DATA IN THIS EXERCISE
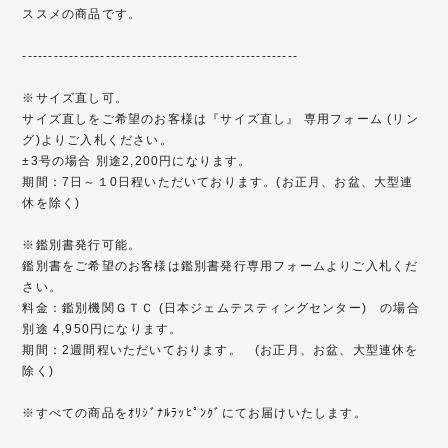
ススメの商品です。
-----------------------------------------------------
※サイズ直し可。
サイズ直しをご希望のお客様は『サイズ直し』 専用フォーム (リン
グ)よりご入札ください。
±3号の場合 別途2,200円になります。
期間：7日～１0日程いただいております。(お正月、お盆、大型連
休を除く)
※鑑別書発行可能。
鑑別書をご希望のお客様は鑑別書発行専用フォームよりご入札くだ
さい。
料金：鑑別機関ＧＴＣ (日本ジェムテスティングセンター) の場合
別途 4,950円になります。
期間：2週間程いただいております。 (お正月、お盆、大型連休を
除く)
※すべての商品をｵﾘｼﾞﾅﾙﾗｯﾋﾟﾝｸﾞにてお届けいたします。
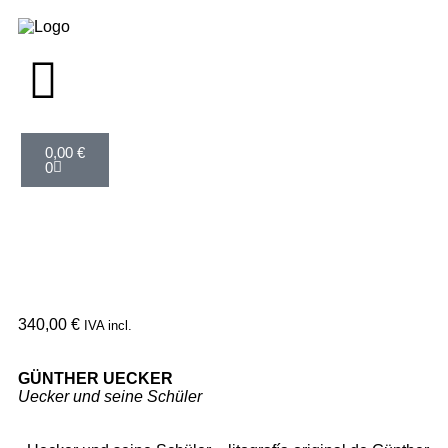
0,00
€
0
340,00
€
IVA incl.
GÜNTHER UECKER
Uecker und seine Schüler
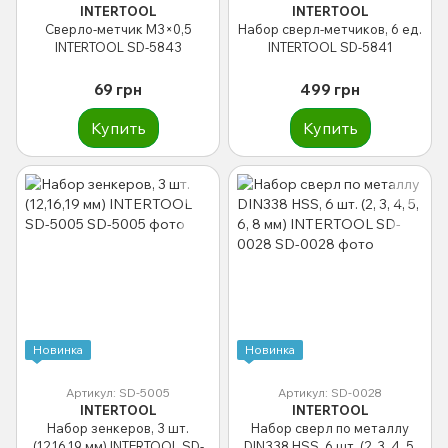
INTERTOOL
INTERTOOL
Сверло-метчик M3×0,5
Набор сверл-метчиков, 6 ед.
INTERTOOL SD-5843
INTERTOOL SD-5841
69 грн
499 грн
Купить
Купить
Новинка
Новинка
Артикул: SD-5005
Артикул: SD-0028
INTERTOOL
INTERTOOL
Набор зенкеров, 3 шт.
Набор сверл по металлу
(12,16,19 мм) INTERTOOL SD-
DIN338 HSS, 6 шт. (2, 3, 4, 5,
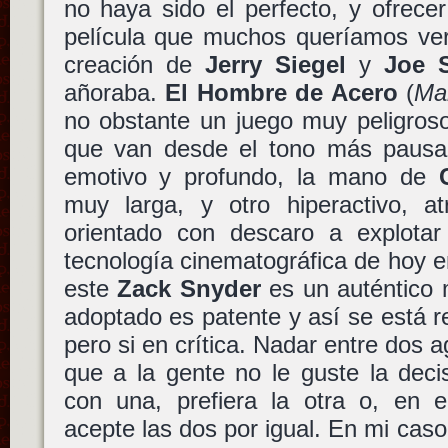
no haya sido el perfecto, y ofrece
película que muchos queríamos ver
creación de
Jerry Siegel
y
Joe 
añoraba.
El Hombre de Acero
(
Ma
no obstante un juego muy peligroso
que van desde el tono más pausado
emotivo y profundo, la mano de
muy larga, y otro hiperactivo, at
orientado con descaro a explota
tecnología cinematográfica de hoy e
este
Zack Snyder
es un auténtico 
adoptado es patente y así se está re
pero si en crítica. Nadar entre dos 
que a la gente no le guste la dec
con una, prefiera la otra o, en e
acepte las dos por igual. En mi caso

---

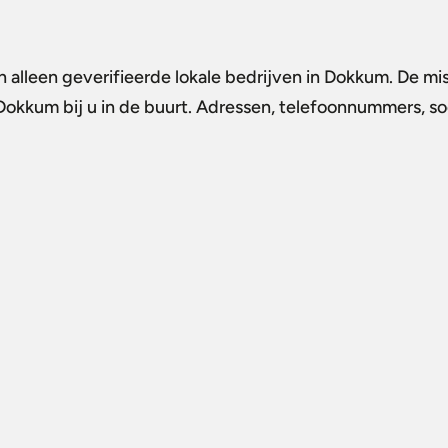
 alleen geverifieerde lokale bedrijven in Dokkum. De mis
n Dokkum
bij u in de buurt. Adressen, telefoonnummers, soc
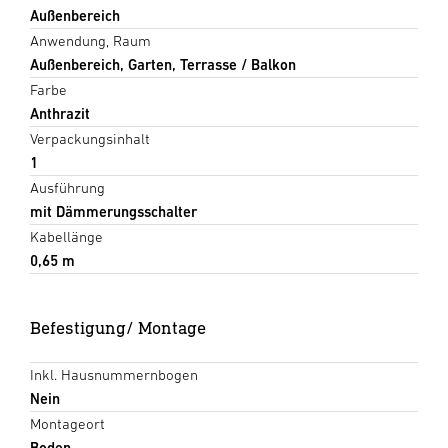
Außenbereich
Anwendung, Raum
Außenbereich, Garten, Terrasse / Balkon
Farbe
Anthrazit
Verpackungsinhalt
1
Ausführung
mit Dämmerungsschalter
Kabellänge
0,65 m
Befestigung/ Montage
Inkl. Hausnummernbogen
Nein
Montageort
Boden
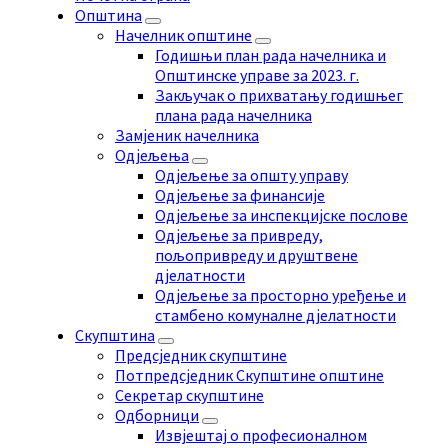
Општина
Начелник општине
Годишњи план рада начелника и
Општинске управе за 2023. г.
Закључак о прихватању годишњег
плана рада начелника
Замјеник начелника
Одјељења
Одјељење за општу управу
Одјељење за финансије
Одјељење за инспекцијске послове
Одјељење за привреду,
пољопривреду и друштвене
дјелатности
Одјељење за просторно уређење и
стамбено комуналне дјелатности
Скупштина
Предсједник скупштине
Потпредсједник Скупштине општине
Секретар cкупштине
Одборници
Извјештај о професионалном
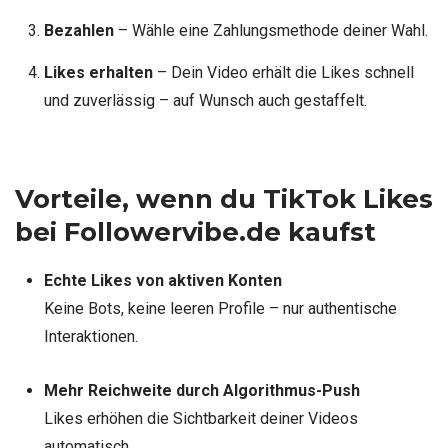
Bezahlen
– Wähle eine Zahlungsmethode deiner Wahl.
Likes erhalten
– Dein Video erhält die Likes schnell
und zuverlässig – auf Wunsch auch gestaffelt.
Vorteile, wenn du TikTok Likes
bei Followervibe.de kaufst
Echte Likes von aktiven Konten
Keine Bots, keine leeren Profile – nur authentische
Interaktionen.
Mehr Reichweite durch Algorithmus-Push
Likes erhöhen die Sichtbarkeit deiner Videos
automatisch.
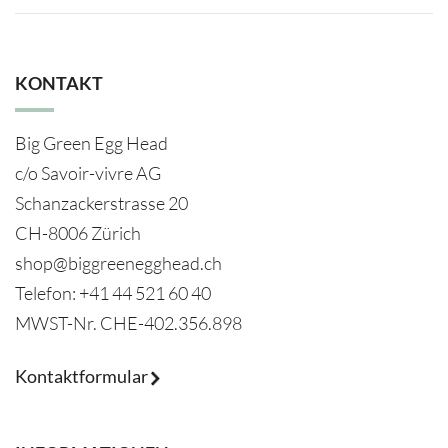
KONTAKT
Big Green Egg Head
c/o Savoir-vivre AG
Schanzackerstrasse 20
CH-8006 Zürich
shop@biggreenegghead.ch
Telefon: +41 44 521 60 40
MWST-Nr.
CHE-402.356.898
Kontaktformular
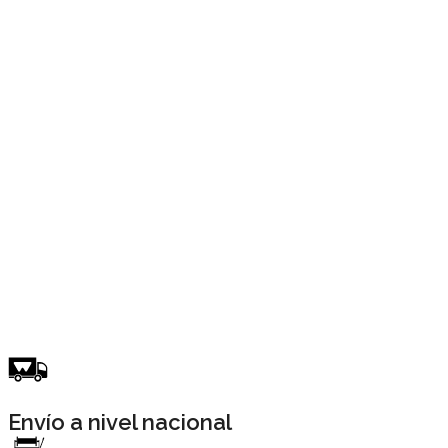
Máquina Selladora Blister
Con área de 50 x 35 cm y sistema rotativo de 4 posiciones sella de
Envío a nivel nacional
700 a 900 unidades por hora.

PROBLEM
Where the word "Außenbereich" shows up in a line of the entries above, count that line; the answer is the total alone.

EXERCISE ANSWER
2